*Work instructions*
Search the listing for the string "Oppo". Copy every line that has it.
•••••
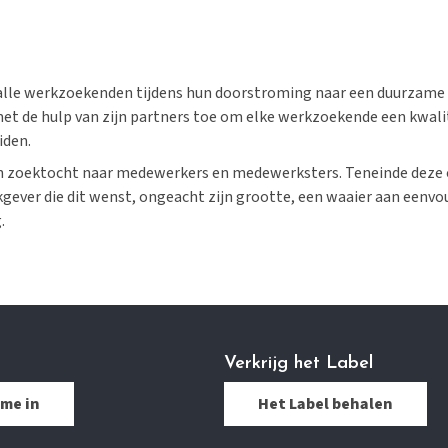
 alle werkzoekenden tijdens hun doorstroming naar een duurzame 
r met de hulp van zijn partners toe om elke werkzoekende een kwal
iden.
n zoektocht naar medewerkers en medewerksters. Teneinde deze opd
gever die dit wenst, ongeacht zijn grootte, een waaier aan eenvou
.
Verkrijg het Label
 me in
Het Label behalen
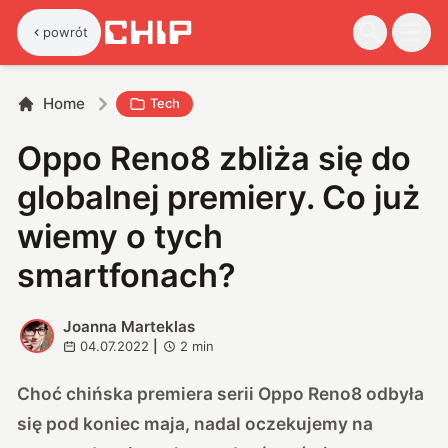
powrót
Home
Tech
Oppo Reno8 zbliża się do
globalnej premiery. Co już
wiemy o tych
smartfonach?
Joanna Marteklas
J
04.07.2022
|
2
min
Choć chińska premiera serii Oppo Reno8 odbyła
się pod koniec maja, nadal oczekujemy na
•••••
*Your response*
Oppo Reno8 zbliża się do
Choć chińska premiera serii Oppo Reno8 odbyła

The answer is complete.